Wednesday, February 5, 2014

Treatment's Not Always for Addicts


There are many issues that have been swept under the rug for the past few years, many issues that need to be addressed, many that I need to have completely control over before I leave for college. (And that day is creeping up on me soon!) I have all these great resources to get the help I need here, and I should be taking advantage of those, right? After my hospitalization for a suicide scare in late 2012, I was thrown right back into the hectic world of stress and commitments that made up my junior year of high school. I stopped treatment for an eating disorder out of financial concern; when in reality, I still needed help. Part of me believes I need more help now than I did back then. So, for months, I have been debating whether to finish my senior year strong, or to take some time off and really work on getting better. 

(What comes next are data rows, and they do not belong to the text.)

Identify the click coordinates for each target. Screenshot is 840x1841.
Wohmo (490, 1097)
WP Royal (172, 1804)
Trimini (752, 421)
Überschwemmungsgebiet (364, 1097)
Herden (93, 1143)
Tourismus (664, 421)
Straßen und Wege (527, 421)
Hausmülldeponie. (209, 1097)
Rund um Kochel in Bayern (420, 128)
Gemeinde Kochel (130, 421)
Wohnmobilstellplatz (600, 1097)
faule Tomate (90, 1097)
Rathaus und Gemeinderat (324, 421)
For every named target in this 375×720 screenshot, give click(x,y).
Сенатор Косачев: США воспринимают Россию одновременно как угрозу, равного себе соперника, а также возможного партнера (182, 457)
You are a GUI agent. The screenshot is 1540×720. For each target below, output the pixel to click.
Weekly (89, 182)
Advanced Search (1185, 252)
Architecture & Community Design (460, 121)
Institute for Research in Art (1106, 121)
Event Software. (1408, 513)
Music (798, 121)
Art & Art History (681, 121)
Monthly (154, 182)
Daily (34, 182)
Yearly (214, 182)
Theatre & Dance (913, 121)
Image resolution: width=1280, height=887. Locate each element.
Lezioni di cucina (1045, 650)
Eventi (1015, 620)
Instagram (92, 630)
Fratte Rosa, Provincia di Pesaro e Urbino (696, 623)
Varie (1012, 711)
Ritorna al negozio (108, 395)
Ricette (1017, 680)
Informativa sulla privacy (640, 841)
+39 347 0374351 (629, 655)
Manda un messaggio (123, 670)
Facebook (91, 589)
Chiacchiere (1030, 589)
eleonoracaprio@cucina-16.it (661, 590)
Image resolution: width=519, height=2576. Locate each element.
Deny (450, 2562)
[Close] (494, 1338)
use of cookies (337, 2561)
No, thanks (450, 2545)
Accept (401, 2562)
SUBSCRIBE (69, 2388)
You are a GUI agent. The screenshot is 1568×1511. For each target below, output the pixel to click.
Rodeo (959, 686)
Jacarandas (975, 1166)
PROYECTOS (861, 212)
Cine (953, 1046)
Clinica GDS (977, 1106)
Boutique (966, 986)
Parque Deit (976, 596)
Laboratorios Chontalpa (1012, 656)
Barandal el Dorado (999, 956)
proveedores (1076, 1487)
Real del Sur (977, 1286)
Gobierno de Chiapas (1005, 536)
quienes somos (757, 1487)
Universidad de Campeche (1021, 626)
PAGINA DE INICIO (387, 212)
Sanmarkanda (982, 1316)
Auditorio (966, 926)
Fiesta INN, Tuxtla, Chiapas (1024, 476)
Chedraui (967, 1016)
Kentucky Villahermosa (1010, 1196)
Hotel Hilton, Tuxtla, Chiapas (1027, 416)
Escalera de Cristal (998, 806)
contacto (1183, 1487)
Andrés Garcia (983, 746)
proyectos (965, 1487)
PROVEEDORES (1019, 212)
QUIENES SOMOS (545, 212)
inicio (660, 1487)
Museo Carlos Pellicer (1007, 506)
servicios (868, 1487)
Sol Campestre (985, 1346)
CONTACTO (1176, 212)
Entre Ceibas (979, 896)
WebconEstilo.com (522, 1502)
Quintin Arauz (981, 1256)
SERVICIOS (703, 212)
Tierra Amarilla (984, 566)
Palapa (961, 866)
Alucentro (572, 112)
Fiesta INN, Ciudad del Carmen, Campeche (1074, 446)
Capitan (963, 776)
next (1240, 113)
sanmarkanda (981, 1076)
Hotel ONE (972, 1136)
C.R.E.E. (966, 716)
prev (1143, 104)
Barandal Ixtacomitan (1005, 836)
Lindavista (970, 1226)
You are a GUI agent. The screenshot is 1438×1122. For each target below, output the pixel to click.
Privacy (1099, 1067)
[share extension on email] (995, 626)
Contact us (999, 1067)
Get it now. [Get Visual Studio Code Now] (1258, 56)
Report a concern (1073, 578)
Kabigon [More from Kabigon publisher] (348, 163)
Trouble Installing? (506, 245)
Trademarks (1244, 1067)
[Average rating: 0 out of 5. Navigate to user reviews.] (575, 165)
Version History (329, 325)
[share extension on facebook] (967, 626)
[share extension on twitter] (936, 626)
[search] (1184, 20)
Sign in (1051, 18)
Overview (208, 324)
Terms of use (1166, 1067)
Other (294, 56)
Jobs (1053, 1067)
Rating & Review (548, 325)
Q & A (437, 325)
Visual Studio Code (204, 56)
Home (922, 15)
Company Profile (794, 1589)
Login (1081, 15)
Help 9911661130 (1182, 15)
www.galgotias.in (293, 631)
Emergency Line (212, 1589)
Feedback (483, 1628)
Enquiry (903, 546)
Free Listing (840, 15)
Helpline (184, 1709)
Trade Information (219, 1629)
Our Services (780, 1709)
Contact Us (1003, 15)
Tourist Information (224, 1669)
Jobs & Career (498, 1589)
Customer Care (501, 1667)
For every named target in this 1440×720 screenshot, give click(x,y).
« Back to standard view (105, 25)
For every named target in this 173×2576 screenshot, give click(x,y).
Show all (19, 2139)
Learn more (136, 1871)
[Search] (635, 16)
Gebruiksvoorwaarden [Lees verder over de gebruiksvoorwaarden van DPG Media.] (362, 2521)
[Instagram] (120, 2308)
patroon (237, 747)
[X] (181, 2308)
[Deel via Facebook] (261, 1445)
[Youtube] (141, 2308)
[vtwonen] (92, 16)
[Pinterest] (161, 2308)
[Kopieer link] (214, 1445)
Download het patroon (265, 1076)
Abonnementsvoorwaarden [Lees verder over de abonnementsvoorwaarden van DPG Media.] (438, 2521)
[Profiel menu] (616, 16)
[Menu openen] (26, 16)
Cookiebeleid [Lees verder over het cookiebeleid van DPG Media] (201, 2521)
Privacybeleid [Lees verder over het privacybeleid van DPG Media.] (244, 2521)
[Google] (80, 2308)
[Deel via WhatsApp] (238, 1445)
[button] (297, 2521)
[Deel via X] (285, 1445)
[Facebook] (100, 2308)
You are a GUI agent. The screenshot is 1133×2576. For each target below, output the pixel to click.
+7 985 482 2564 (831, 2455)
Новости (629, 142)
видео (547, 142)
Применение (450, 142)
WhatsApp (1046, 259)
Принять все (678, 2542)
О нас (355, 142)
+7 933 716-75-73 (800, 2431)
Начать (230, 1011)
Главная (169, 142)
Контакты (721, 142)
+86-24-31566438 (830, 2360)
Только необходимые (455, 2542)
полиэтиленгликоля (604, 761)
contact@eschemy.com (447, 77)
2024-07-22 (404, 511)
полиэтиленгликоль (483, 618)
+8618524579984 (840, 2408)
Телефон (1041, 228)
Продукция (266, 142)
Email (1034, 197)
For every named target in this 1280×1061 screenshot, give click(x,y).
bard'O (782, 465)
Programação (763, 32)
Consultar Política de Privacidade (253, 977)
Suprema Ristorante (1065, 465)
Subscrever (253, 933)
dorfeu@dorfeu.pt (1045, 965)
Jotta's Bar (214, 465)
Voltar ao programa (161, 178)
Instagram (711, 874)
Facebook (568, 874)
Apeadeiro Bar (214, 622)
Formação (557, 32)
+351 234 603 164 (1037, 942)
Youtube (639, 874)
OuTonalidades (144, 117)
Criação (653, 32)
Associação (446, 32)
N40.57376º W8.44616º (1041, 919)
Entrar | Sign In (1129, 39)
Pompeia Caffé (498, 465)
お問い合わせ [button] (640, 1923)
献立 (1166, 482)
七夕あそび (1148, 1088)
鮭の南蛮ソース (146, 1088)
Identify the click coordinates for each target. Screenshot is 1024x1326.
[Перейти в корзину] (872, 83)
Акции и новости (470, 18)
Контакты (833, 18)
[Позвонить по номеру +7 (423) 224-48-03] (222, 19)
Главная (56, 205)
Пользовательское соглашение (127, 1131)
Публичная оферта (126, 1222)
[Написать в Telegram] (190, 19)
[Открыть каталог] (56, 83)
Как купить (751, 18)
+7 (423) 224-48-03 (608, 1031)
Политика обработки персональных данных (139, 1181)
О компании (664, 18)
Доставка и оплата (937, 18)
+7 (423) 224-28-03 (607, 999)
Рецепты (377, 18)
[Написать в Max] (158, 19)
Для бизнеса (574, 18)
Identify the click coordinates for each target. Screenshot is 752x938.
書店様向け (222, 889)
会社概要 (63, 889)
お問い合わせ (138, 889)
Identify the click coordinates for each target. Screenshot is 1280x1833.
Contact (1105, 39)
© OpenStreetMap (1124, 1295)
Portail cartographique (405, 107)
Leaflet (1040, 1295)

Image source: www.gotceleb.com
When Selena Gomez, 21, recently released news that she spent time at Meadows, a rehab center in Arizona, I was quick to assume her story involved a hidden eating disorder, a dark depression, or an unmanageable addiction of some sort. When in reality, Selena just needed time to herself. Her brave acceptance of that, and even braver decision to seek help, is inspiring. In her own kind words, "It has become clear to me and those close to me that after many years of putting my work first, I need to spend some time on myself in order to be the best person I can be." Selena simply recognized she was struggling and needed to get away. And that's admiring. Especially when she returned from treatment and uploaded an Instagram photo with the caption, "I'm the happiest I've been in a while. So blessed and thankful for the future." Because it sparks hope. 


So here I am, beyond recognition that I, too, have issues to work on and tackle. Should I follow in the footsteps of Selena and make sure I'm okay before I take a huge step in my life and leave for college this summer? Or, do I continue putting school and work first, believing that one day it'll all just go away and I'll be able to live my life freely? Of course, there are both pros and cons to each option, and I'm just not sure which cons are worth enduring. But learning that Selena checked herself into treatment--for issues that others could easily overlook--has really pushed me to think hard about this and make a final decision soon. 

Tuesday, February 4, 2014

What I Wish Someone Had Told Me

Always carry a spare.
Read the tags on nice clothes before washing.
Eat a good breakfast every morning.
Milk goes bad left out.
You can’t change the way boys act.
Microwaving leftovers leads to soggy results.
Vaseline will make it better.
Less is always more.
It’s okay to say no.

You are the most important person in your world.
Your body’s not going to look like this forever,
Take care of it.
Never trust a boy with a condom in his wallet on the first date.
Bread needs time to rise.
We are not mind readers;
Tell us what you’re thinking.
Read the newspaper often.
Ask questions, a lot of questions.
It’s okay to say no.

Addictions are addictive—really.
Push your limits, but set boundaries.
Accept change as it comes,
And embrace change as it goes.
If it doesn’t taste good, just add salt.
You don’t have to live like this.
Bellybutton piercings are a bad idea.
Rain will make the flowers grow.
Let the dead be dead.
It’s okay to say no.

If you never ask, the answer will always be no.
Scholarships are always available.
People change.
Don’t be careless; just care less.
It’s okay to not be okay.
Remember to take care of yourself often.
Your body wants you alive even when you don’t want to be.
It’s okay to cry; breathe and count to ten.
Put your hand on your heart; you feel that? It’s beating.
{MS}

I took an English course last semester, where our teacher had us read the short story/poem "Girl" by Jamaica Kincaid. We were supposed to be inspired to write our own "Girl," or a list of all the things our mother, father, coach, aunt, etc. tells us. However, when I sat down to write about all the things my mother told me, I realized her words have done nothing but destroy me. Her words... they were corrupt and cold. And it hurt to think about them because it brought too many memories back. So, I took this assignment one step further and also wrote a "Girl" piece about all the things I needed someone to tell me. All the things I need to be telling myself.